1. Raw materials
600 grams of hairy crab, ginger, onion, garlic, salt, light soy sauce, cooking wine, starch.
2. Method
1. Wash the crab shell and cut it in half. Remove the inedible crab gills, stomach, heart, etc., and pat the crab claws slightly (it’s so delicious) ).
2. Sprinkle with dry starch and weigh the plate a few times to coat the crabs evenly with starch.
3. Cut the ginger into shreds, cut the green onions into long sections, and slice the garlic for later use.
4. Heat the oil in the pot. Use a little more oil than usual for cooking. Add the crab pieces and fry until the surface turns red and is about 70% cooked.
5. Take out the crab and drain the oil.
6. Clean the pot and add a small amount of oil again, then add shredded ginger, garlic slices and scallions until fragrant.
7. Pour in the fried crabs just now, pour cooking wine and stir-fry briefly. Add a little appropriate amount of salt and light soy sauce and stir-fry evenly.
8. Add appropriate amount of clear soup (or water) and simmer for about 5 minutes.
9. Finally, make a thin gravy, add the green onions and stir-fry for a few times before serving.

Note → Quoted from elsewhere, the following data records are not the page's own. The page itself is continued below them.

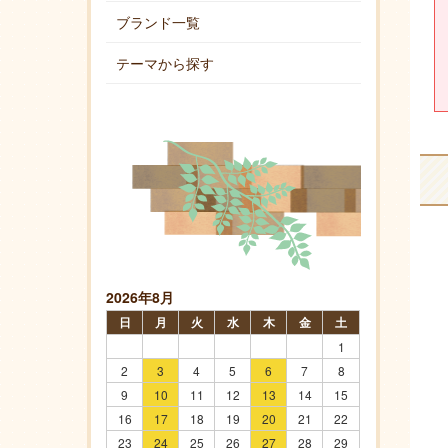
ブランド一覧
テーマから探す
2026年8月
日
月
火
水
木
金
土
1
2
3
4
5
6
7
8
9
10
11
12
13
14
15
16
17
18
19
20
21
22
23
24
25
26
27
28
29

Tips: Stir-fried crabs with ginger and scallions seem easy to make, but to really get the flavor, it is very important to master three points. First, the crabs must be cleaned, patted with starch, and put into the pot. For frying, the second step is to sauté the onion, ginger and garlic until fragrant, and the third step is to add the crab pieces and stir-fry together, then add water and simmer for a few minutes.